◆ **Activity**: Reproduce exactly, and only, the lines below from the one containing "You are a GUI" through the one containing "Ufficio ANAGRAFE (86, 293)".

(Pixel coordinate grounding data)
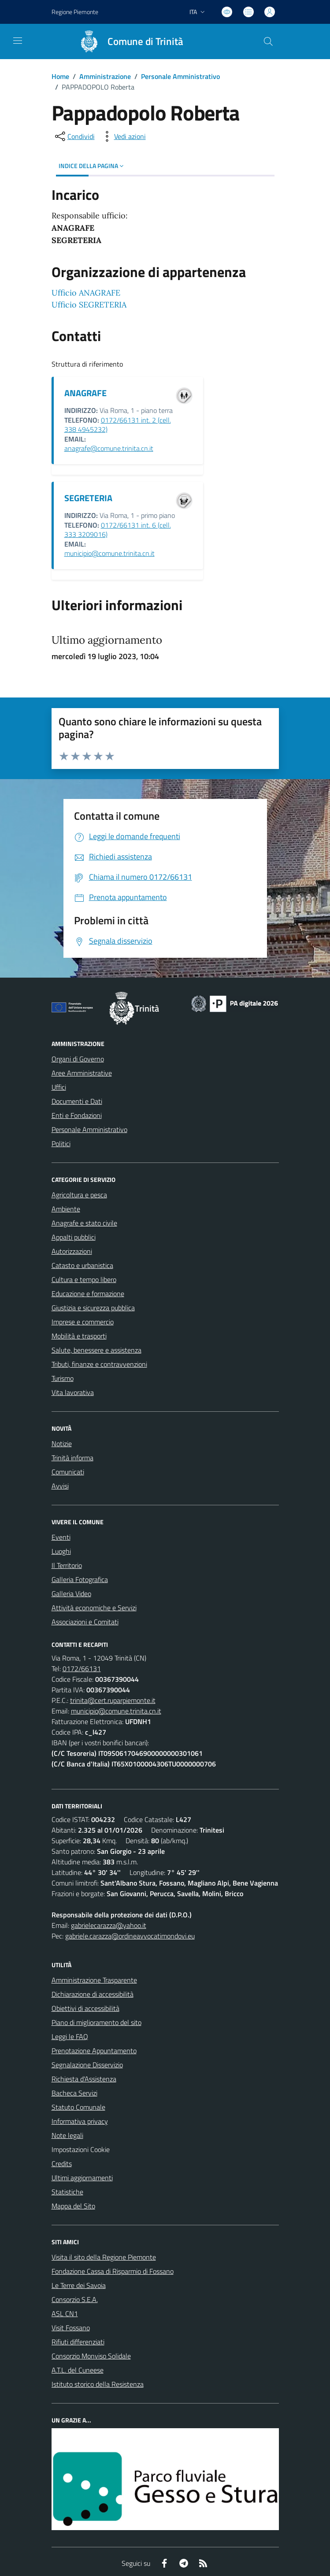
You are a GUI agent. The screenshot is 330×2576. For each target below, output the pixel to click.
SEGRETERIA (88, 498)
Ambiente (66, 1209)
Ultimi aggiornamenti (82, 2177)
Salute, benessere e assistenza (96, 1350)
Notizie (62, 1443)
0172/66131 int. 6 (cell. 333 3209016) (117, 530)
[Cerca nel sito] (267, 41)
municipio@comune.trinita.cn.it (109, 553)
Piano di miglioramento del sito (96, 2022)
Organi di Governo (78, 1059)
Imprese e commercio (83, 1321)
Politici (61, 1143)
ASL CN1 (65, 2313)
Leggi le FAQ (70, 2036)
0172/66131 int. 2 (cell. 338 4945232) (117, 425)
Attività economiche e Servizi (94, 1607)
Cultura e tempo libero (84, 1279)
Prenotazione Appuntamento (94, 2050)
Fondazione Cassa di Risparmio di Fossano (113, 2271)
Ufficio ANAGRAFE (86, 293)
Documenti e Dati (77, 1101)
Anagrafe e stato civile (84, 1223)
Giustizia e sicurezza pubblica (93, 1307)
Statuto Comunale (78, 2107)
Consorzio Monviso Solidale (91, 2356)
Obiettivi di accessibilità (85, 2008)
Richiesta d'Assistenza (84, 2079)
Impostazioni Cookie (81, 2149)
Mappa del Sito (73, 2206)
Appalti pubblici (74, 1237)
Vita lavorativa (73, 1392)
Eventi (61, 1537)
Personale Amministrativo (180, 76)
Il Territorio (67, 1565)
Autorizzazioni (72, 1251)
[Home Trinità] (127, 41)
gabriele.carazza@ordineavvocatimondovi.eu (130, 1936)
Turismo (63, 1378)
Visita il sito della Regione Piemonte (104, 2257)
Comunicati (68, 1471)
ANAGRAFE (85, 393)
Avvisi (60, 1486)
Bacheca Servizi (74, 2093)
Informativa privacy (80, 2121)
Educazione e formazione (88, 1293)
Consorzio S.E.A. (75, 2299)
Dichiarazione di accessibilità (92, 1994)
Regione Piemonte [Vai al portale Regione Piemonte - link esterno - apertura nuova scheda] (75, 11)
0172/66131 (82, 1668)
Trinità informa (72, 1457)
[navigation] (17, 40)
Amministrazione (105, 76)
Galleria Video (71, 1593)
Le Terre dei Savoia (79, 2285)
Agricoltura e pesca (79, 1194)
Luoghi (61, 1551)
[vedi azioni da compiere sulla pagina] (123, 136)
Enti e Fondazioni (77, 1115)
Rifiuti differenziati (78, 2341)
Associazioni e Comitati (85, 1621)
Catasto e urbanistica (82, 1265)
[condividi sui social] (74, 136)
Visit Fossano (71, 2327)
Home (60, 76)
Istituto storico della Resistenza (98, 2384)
==
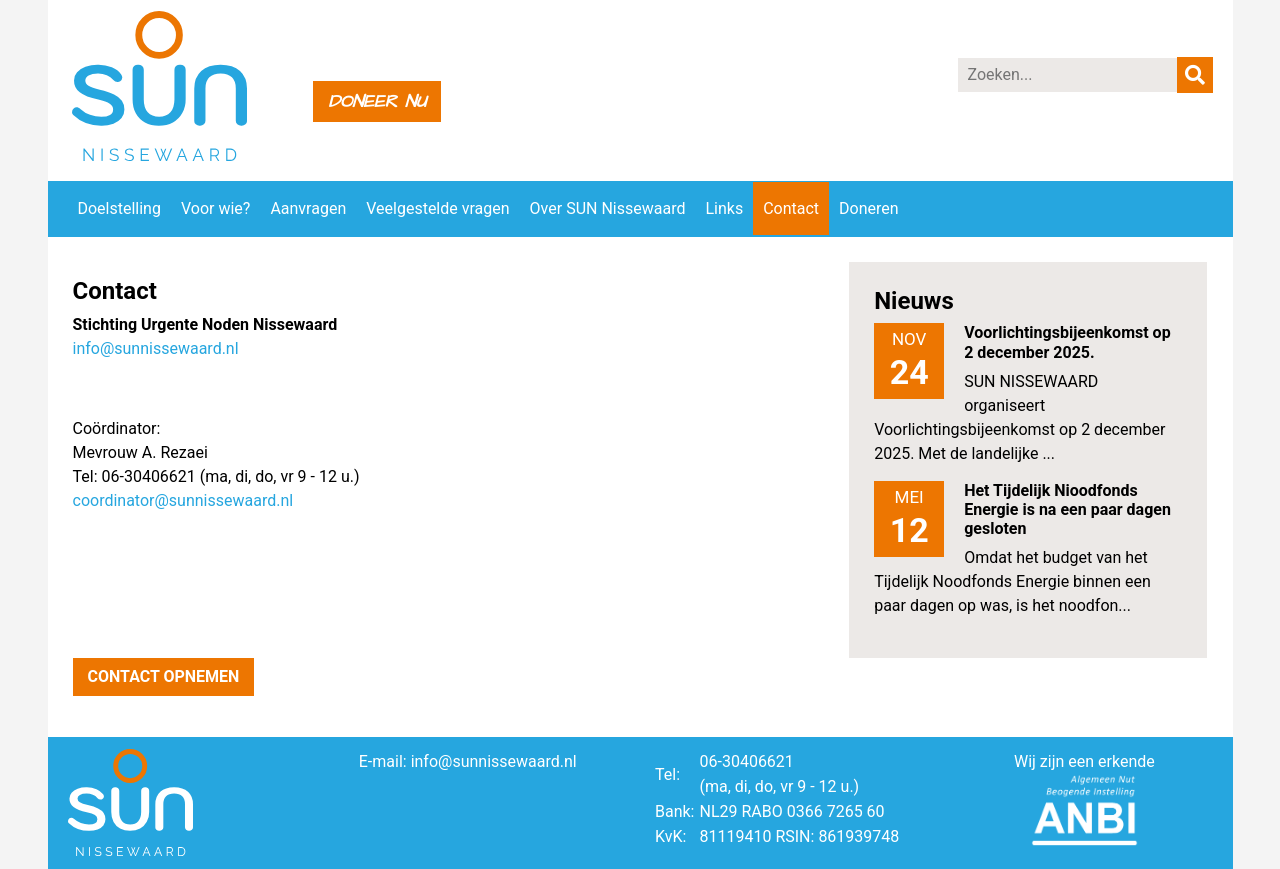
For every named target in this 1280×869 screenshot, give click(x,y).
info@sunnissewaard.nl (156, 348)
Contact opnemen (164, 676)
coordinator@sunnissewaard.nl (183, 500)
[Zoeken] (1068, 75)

◆ **Result of this task**:
You are a GUI agent. The screenshot is 330×2576. For each target below, output the pixel to click.
SEGRETERIA (88, 498)
Ambiente (66, 1209)
Ultimi aggiornamenti (82, 2177)
Salute, benessere e assistenza (96, 1350)
Notizie (62, 1443)
0172/66131 int. 6 (cell. 333 3209016) (117, 530)
[Cerca nel sito] (267, 41)
municipio@comune.trinita.cn.it (109, 553)
Piano di miglioramento del sito (96, 2022)
Organi di Governo (78, 1059)
Imprese e commercio (83, 1321)
Politici (61, 1143)
ASL CN1 (65, 2313)
Leggi le FAQ (70, 2036)
0172/66131 int. 2 (cell. 338 4945232) (117, 425)
Attività economiche e Servizi (94, 1607)
Cultura e tempo libero (84, 1279)
Prenotazione Appuntamento (94, 2050)
Fondazione Cassa di Risparmio di Fossano (113, 2271)
Ufficio ANAGRAFE (86, 293)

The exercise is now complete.